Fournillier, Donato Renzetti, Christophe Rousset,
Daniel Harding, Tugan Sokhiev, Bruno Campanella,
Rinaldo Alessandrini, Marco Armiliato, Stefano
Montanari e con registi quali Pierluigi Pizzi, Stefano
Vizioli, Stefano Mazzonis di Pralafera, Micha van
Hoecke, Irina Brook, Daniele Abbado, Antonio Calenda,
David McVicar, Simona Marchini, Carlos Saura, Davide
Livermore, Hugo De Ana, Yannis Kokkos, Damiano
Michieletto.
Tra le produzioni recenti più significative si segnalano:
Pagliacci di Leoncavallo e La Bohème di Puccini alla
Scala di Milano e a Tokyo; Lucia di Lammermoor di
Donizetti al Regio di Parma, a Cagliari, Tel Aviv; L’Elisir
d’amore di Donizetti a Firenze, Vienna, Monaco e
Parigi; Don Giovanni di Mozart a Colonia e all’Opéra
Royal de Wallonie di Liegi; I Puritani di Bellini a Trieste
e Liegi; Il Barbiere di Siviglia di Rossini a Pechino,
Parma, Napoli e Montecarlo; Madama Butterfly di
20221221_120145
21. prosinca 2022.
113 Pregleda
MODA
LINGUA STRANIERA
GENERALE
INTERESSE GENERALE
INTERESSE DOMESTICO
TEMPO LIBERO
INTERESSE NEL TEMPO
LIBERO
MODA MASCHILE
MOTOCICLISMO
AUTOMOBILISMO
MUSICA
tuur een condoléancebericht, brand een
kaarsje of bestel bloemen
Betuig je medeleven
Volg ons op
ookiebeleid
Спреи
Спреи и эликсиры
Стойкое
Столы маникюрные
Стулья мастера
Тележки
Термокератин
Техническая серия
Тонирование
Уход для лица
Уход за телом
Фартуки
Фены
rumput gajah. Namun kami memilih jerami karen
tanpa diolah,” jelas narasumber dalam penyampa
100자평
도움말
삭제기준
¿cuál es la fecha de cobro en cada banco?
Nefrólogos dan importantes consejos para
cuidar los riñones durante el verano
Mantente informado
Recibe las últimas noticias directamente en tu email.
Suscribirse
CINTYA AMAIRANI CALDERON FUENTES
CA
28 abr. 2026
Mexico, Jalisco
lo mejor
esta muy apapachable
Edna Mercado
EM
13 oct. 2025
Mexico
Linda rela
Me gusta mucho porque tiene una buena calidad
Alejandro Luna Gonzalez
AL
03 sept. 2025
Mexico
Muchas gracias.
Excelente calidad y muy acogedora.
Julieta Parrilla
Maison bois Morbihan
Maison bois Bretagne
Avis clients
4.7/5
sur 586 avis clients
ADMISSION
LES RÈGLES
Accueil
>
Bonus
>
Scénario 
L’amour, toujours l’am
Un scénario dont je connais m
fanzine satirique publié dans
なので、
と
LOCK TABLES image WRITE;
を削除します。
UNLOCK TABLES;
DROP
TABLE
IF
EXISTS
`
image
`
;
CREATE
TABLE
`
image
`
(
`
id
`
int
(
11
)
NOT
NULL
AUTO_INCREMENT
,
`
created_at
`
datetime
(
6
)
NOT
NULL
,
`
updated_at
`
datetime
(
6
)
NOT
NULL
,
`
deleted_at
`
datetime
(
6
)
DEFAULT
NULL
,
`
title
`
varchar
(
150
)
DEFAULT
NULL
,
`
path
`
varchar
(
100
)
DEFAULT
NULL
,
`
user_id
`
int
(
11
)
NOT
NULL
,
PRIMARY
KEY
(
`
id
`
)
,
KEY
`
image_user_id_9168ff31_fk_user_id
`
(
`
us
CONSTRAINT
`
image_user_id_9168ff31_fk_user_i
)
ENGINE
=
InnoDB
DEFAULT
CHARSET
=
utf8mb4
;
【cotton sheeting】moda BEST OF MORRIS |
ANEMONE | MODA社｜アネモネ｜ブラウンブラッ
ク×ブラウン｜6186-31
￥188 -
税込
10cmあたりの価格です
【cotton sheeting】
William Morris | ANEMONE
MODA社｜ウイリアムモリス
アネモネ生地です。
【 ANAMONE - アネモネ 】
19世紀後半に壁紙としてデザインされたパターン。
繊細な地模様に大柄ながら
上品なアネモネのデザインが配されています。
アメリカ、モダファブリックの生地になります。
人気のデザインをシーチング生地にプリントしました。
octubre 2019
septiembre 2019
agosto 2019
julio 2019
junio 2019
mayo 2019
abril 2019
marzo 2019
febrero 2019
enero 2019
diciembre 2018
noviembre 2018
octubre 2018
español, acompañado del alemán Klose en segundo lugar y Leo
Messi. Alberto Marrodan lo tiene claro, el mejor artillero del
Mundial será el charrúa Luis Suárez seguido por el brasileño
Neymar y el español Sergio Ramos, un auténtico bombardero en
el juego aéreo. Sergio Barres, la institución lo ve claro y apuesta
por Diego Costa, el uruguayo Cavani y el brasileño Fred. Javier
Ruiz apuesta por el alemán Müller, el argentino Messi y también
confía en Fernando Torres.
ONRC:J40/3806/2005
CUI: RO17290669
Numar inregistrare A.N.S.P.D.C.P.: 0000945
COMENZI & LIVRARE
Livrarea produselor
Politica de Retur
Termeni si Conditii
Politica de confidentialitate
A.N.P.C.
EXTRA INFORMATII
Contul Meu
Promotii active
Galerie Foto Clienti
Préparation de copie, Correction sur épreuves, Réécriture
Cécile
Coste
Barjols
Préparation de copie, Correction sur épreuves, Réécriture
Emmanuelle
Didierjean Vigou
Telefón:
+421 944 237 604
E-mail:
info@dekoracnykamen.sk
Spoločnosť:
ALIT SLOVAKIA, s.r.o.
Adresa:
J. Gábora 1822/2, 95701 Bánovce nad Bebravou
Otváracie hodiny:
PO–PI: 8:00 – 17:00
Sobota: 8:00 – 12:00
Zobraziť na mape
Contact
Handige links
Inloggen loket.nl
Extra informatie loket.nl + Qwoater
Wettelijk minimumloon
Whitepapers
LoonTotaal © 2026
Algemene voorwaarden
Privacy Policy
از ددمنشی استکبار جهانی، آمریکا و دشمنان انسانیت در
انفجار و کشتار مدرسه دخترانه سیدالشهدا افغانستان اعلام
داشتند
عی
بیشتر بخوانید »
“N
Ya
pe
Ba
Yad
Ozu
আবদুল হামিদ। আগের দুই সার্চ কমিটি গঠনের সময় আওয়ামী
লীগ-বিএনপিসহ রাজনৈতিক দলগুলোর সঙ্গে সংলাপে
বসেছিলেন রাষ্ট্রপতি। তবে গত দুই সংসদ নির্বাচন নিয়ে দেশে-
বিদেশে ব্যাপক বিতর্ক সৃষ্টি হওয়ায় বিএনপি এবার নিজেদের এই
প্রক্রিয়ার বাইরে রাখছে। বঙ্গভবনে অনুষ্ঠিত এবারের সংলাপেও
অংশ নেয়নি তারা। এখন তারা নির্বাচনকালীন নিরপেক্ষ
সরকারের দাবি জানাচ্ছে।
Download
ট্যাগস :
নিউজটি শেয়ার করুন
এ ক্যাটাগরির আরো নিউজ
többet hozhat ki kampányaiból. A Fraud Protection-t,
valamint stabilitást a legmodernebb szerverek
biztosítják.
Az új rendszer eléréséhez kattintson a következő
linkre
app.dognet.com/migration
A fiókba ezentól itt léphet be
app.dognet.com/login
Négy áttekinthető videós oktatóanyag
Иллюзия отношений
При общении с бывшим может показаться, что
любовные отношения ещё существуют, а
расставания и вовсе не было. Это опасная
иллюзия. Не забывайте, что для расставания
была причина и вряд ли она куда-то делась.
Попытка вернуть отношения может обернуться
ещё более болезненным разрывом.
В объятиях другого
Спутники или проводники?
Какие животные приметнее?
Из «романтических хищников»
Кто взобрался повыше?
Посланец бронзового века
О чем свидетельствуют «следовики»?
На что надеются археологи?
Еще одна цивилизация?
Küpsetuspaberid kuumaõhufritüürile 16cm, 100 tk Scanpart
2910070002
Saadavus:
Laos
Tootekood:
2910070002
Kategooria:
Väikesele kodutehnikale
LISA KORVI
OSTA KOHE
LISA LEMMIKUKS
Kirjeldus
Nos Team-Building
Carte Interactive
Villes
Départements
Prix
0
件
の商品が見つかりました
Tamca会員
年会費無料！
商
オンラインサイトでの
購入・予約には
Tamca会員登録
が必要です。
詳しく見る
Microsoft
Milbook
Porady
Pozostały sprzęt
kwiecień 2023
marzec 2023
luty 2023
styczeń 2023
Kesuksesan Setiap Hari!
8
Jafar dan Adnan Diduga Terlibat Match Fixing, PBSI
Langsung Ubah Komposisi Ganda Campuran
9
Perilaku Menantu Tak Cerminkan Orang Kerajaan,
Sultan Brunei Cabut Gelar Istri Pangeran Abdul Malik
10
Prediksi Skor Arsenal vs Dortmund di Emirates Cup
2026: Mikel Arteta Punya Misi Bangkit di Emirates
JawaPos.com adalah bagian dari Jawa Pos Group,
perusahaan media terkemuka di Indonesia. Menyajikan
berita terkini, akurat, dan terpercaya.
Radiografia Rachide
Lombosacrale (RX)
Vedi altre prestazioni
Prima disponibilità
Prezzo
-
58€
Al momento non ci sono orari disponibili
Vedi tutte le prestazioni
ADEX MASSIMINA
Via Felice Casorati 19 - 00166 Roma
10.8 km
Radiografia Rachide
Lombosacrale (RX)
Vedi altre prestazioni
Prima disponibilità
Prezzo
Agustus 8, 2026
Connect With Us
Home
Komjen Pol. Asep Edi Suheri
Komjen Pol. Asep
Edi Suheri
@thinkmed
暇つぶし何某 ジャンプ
________
> **Your task**: Restate the listing word for word, but only from its first line through the line with "Michieletto.", keeping both end lines.

> **Result**:
Fournillier, Donato Renzetti, Christophe Rousset,
Daniel Harding, Tugan Sokhiev, Bruno Campanella,
Rinaldo Alessandrini, Marco Armiliato, Stefano
Montanari e con registi quali Pierluigi Pizzi, Stefano
Vizioli, Stefano Mazzonis di Pralafera, Micha van
Hoecke, Irina Brook, Daniele Abbado, Antonio Calenda,
David McVicar, Simona Marchini, Carlos Saura, Davide
Livermore, Hugo De Ana, Yannis Kokkos, Damiano
Michieletto.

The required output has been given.